Before the new standard was created, there were no clear guidelines regarded as a standard for building owners, managers, and maintenance employees to control the growth of the bacteria in building water systems. Standard 188P will be the first U.S. risk management standard that establishes clear guidelines and sets specific requirements for prevention of Legionnaires’ disease in building water systems. The standard should be used by individuals involved in the ownership, design, construction, installation, management, operation, maintenance and servicing of building water systems.
Standard 188P is based on the Hazard Analysis and Critical Control Point (HACCP) that requires maintenance protocol be written for building water systems. The following actions are required to comply with the standard:
Qualitatively determine the risk characterization of the building considering various risk factors such as centralized water heaters, number of stories, if the building is an inpatient healthcare facility, the age of the occupants and the presence of whirlpools, spas, ornamental fountains, misters, air washers, or humidifiers.

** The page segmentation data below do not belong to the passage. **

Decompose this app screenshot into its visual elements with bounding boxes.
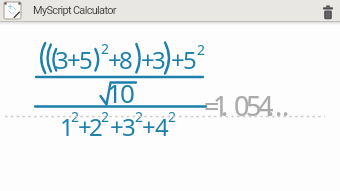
- staticText: 4: [258, 87, 274, 124]
- staticText: 3: [55, 43, 69, 76]
- staticText: =: [204, 87, 220, 124]
- staticText: .: [282, 87, 290, 124]
- staticText: 2: [197, 40, 206, 59]
- staticText: 1: [107, 75, 122, 110]
- staticText: 0: [120, 75, 135, 110]
- staticText: 4: [155, 110, 169, 143]
- staticText: +: [142, 110, 156, 143]
- staticText: 8: [119, 43, 133, 76]
- staticText: .: [267, 87, 275, 124]
- button[interactable]: [4, 2, 21, 19]
- staticText: +: [78, 110, 92, 143]
- staticText: 3: [152, 43, 166, 76]
- staticText: +: [67, 43, 81, 76]
- staticText: MyScript Calculator: [33, 4, 116, 17]
- staticText: 2: [101, 107, 110, 126]
- staticText: 2: [89, 110, 103, 143]
- staticText: 2: [135, 107, 144, 126]
- staticText: 0: [234, 87, 250, 124]
- staticText: .: [275, 87, 283, 124]
- staticText: 3: [122, 110, 136, 143]
- staticText: +: [141, 43, 155, 76]
- staticText: 1: [60, 110, 74, 143]
- staticText: .: [221, 87, 229, 124]
- staticText: 5: [183, 43, 197, 76]
- staticText: +: [171, 43, 185, 76]
- staticText: 5: [246, 87, 262, 124]
- staticText: 2: [101, 39, 110, 58]
- staticText: +: [108, 43, 122, 76]
- staticText: 2: [71, 107, 80, 126]
- staticText: 1: [213, 87, 229, 124]
- staticText: 5: [79, 43, 93, 76]
- button[interactable]: [317, 0, 338, 21]
- staticText: 2: [168, 107, 177, 126]
- staticText: +: [110, 110, 124, 143]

If there are no risk factors, the only requirement is annual repetition of the survey. If there are risk factors, the standard refers to HACCP protocol listed below.
Conduct a hazard analysis.
Determine the critical control points (CCP).
Establish critical limits for each CCP.
Establish a system to monitor control of the CCP’s.
Establish a corrective action to be taken when monitoring indicates that a CCP is not under control.
Establish procedures for verification to confirm that the HACCP system is working effectively.
Establish documentation concerning all procedures and records appropriate to these principles and their application.
If the guidelines set in Standard 188P are followed, it will allow for a much greater chance of prevention by ensuring regular water system maintenance and assessment of prevention efforts. While it will require increased effort by building owners and managers, it could prevent a Legionnaires’ outbreak and eventual legal action. To view the public review draft of the standard, click here.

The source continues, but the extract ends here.